Polacy dotkliwiej niż inne unijne kraje, zwłaszcza te ze "starej piętnastki", odczują skutki polityki klimatycznej UE - podaje Newseria.pl. Może kosztować ona Polską gospodarkę nawet kilkanaście miliardów złotych rocznie, co przełoży się na ceny energii. To oznacza, że rentowność, jaki i konkurencyjność polskiego przemysłu na światowych rynkach znacznie się obniży.

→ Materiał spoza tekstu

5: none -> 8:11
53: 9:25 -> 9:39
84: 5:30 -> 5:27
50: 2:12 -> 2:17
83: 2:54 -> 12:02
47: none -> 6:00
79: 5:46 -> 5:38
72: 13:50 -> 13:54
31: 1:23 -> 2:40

- Rocznie za produkcję energii elektrycznej będziemy musieli zapłacić od kilku do kilkunastu miliardów złotych więcej niż bez polityki energetyczno-klimatycznej UE. Nakłady inwestycyjne na źródła o niższych emisjach będą w okresie 40 lat o około 300 mld zł większe - mówi Agencji Informacyjnej Newseria dr Bolesław Jankowski, wiceprezes firmy doradczej Badania Systemowe EnergSys i członek KIG.
Przypomina, że najważniejszym skutkiem tej polityki jest wzrost cen energii, który - według wyliczeń Krajowej Izby Gospodarczej - stanowi zagrożenie dla około 10 działów przemysłowych w Polsce zatrudniających 800 tys. pracowników.
Nawet takie unijne kraje, jak Niemcy, gdzie w ostatnich latach doszło do głębokiej transformacji energetycznej, chronią przedsiębiorców przed nadmiernymi kosztami. Rafał Bajczuk z Ośrodka Studiów Wschodnich wylicza, że w minionym roku cena energii elektrycznej w Niemczech dla gospodarstw domowych wzrosła o 10 proc., ale dla przemysłu o 7 proc.
- Nawet jeśli ceny energii w bogatszych krajach są średnio wyższe niż w Polsce, to są one w stanie stworzyć swojemu przemysłowi korzystniejsze warunki niż tu. Ze względu na to, że można większą częścią kosztów obciążyć gospodarstwa domowe. W efekcie np. cena energii elektrycznej dla przemysłu jest w Polsce wyższa niż w Niemczech - zwrócił uwagę Jankowski w czasie Forum Energia-Efekt-Środowisko organizowanym przez Narodowy Fundusz Ochrony Środowiska i Gospodarki Wodnej.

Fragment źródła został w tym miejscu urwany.